Первым самозванцем явился якобы чудом спасшийся от гибели в 1591 г. царевич «Дмитрий».
В литературе высказывались разные мнения о том, кем он был на самом деле. Большая подборка об этом имелась у польского историка К. Валишевского и у отечественного историка Н. Костомарова. Именно Н. Костомаров высказал мнение, что Лжедмитрий — типичный шляхтич. Обращали, в частности, внимание на его отличную воинскую выправку и пристрастие, будучи во главе разных подчиненных ему отрядов, гарцевать на коне. Но отмеченные Костомаровым черты, видимо результат специальных тренировок. Р.Г. Скрынников приводит в этой связи убедительное свидетельство из «Повести 1626 г.». Самозванец, оказавшись в кругу польской аристократии, постоянно терялся, казался слишком неповоротливым, при любом его движении «обнаруживалась тотчас вся его неловкость». В нашей литературе (а на Руси о похождениях этого авантюриста узнали с некоторым опозданием) в нем опознавали чаще всего Гришку Отрепьева — беглого монаха, выходца из ярославского боярского рода Отрепьевых. Эта версия представляется наиболее вероятной, поскольку в Польше ее отстаивал дядя самозванца — Смирнов-Отрепьев. И, видимо, именно ему принадлежат слова, которые русские посланники повторяли в Польше: «Юшка Отрепьев, як был в миру, и он по своему злодейству отца своего не слухал, впал в ересь, и воровал, крал («воровством» могли квалифицироваться и неискренность, и несогласие с чем-то. — А.К.), играл в зернью и бражничал и бегал от отца многажды и, заворо-вався, постригся у чернцы».В Вену императору направил послание сам царь Борис Годунов (с оригиналом послания удалось познакомиться в Венском архиве Р.Г. Скрынникову): Юшка Отрепьев «был в холопех у дворянина нашего, у Михаила Романова, и, будучи у нево, учал воровати, и Михайло за его воровство велел его збити з двора, и тот страдник учал пуще прежнего воровать, и за то его воровство хотели его повесить, и он от тое смертные казни сбежал, постригся в дальних мона-стырех, а назвали его в чернцех Григорием». В данном случае самым важным приходится считать то обстоятельство, что вся Западная Европа узнала о новом претенденте на русский престол гораздо раньше,
чем Россия. Здесь больше беспокоились о том, кому самозванец будет служить — православным, католикам или иным христианским общинам и течениям, смысл которых на Руси толком не осознавался. Кто-то называл его даже сыном Стефана Батория — с соответствующими притязаниями.В отечественной историографии проявились разногласия в оценке двух вроде бы параллельных процессов, характерных для Смуты. С одной стороны, Смута — это крестьянская война, которая в работах последних десятилетий рассматривалась как явление однозначно прогрессивное и справедливое.

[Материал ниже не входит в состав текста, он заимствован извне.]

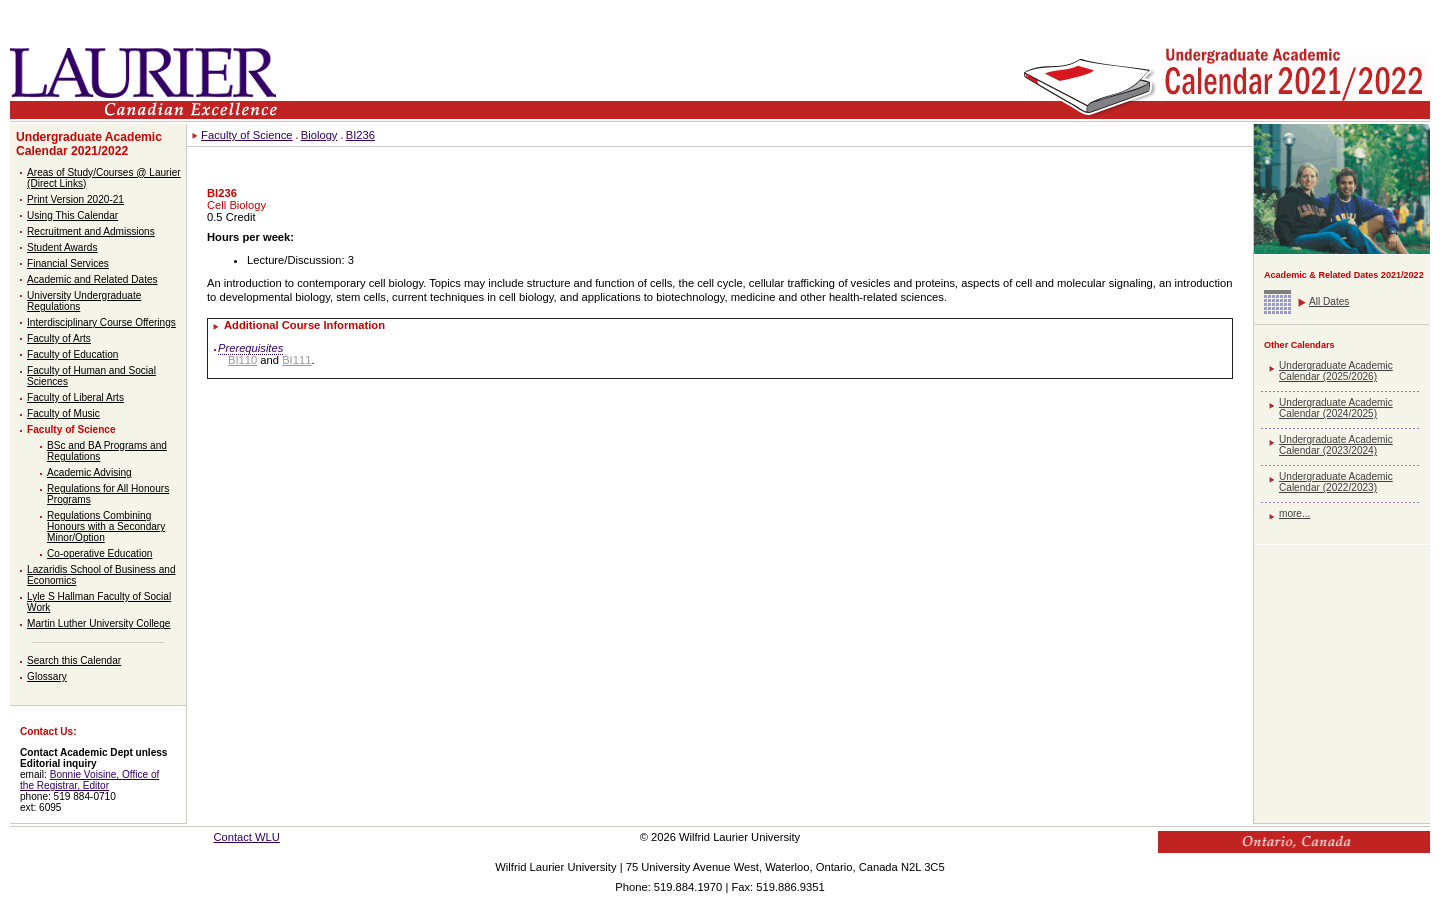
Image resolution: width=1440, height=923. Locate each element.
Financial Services (68, 263)
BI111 (296, 360)
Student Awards (62, 247)
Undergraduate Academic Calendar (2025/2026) (1336, 371)
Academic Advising (89, 472)
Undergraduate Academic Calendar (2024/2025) (1336, 408)
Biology (319, 135)
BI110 (242, 360)
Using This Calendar (72, 215)
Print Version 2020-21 (75, 199)
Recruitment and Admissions (91, 231)
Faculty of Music (63, 413)
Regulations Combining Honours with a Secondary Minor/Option (106, 526)
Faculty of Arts (59, 338)
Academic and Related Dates (92, 279)
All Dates (1329, 301)
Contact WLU (246, 837)
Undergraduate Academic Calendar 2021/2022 (89, 144)
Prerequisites (250, 348)
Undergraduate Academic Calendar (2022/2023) (1336, 482)
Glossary (47, 676)
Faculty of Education (72, 354)
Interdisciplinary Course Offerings (101, 322)
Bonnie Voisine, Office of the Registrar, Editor (89, 780)
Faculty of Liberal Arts (75, 397)
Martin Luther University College (98, 623)
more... (1294, 513)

Расхождения касались лишь хронологических рамок — некоторые авторы раздвигают их от восстания Хлопка в 1603 г. до 1613 г. С другой стороны, со Смутой связана иностранная интервенция. К внешним врагам России, естественно, все исследователи относились отрицательно, но в этом случае приглушалась или замалчивалась связь самозванцев не только с иностранными интервентами, но и с народными движениями в России (например, народный вождь И.И. Болотников выступал в качестве «воеводы царя Димитрия»). Между тем эта связь была закономерной: угнетенный народ всегда мечтал о «добром царе». И Лжедмитрий демагогически использовал эту мечту. Он обещал вернуть «свободу» и закрепощенным крестьянам, и феодальной аристократии, с трудом уживавшейся с царем Борисом.Появление самозванца в Киеве фиксируется 1601 г. Он ходил по монастырям, затем остановился у воеводы князя Константина Острожского, располагавшего огромными средствами и считавшимся защитником православия, хотя на самом деле ко вполне православным его причислить было невозможно. Радушный прием у него находили все, кто ненавидел «латинскую ересь», в том числе кальвинисты, тринитарии, ариане. Воевода от проходимца отмежевался, но слух о самом факте появления монаха, скрывающего какую-то тайну, получил распространение. Какую-то роль при этом сыграл краковский кастелян, сын воеводы Януш, видимо, почувствовавший возможность связать авантюриста с прокатолическими кругами и использовать в не слишком праведных делах.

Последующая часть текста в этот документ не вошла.